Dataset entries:
• • • •

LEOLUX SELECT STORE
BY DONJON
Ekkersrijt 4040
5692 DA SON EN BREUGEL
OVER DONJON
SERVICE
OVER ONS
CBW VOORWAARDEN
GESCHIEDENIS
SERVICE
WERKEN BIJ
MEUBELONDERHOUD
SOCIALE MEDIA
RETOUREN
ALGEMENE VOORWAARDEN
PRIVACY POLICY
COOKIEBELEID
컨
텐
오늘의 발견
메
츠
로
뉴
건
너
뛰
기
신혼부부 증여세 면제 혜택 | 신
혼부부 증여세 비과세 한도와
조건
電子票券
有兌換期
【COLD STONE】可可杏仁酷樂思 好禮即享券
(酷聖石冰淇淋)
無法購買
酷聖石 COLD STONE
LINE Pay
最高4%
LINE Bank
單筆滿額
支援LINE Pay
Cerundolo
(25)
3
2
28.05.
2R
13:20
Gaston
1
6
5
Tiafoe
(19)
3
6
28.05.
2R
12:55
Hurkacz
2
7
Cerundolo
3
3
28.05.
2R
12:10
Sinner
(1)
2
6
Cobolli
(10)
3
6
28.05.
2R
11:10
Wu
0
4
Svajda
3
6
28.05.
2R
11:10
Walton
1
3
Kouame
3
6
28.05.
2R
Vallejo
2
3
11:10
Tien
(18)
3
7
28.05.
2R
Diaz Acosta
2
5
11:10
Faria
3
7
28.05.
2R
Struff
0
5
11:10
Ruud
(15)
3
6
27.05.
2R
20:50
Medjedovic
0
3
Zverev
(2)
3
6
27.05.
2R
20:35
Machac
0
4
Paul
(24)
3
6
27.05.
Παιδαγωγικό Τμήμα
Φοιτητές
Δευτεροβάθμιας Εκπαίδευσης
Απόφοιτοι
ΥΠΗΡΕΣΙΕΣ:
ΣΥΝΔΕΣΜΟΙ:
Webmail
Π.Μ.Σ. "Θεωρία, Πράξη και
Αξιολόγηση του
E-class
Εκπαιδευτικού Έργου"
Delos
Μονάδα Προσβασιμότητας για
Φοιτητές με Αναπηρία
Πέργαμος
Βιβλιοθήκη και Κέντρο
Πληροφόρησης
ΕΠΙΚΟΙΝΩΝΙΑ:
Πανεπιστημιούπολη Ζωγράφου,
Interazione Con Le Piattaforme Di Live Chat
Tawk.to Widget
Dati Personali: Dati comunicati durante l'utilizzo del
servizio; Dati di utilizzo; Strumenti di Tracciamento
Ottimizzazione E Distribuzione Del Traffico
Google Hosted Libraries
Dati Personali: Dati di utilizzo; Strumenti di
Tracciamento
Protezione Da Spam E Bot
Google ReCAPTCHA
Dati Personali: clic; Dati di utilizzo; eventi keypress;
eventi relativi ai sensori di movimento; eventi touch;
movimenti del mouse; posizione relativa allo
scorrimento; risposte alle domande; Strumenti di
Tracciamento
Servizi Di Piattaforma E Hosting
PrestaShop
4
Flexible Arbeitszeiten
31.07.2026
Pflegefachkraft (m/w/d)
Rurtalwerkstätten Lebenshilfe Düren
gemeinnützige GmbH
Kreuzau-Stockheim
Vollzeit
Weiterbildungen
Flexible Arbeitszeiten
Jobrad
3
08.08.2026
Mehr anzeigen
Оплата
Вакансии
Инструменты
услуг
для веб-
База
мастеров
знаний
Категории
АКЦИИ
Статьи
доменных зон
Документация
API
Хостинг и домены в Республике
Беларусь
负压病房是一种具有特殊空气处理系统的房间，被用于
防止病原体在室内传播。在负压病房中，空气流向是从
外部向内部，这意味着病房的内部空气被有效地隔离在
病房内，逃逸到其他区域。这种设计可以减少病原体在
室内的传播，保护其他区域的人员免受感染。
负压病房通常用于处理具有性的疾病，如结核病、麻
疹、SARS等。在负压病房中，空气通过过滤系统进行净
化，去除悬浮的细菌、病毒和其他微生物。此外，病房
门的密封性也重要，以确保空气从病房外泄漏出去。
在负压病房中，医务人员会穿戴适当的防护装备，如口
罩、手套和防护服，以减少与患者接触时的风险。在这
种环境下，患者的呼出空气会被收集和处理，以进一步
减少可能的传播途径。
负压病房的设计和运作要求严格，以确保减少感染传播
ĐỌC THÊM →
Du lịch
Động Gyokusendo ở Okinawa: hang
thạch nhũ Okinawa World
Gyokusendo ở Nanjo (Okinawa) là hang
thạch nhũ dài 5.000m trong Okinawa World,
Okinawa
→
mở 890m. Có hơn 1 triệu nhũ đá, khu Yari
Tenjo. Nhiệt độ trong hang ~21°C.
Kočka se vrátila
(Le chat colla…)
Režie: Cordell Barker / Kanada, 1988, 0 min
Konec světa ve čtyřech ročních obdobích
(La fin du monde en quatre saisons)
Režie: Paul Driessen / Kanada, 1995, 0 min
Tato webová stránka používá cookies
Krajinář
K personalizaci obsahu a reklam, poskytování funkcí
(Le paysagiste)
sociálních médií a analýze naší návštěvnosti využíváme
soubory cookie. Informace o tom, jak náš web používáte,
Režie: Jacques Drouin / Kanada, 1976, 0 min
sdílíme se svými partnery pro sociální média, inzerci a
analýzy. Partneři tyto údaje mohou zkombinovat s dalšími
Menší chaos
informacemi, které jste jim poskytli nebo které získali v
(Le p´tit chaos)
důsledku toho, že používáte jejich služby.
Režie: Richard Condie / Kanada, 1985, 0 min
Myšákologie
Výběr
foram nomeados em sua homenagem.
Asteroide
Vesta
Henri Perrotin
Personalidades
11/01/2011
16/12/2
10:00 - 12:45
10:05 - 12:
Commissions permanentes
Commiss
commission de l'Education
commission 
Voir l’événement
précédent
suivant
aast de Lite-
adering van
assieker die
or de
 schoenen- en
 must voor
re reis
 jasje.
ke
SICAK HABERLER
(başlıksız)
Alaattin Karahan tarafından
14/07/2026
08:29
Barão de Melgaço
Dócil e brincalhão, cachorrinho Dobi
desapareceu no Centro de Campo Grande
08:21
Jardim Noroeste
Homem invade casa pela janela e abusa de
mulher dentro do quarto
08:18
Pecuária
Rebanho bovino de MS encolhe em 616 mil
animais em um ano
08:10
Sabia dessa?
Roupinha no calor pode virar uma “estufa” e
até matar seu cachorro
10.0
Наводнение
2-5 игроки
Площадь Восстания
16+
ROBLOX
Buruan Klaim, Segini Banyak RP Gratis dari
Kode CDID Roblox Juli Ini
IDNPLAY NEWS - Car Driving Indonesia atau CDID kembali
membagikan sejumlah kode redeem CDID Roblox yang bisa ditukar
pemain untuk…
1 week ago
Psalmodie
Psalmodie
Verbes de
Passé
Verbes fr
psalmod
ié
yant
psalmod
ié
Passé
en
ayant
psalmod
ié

• • • •

> _INSTRUCTIONS TO FOLLOW_:
Your reply should be a single number: the count of lines above that contain the word "Dati".

> _PROBLEM SOLUTION_:
4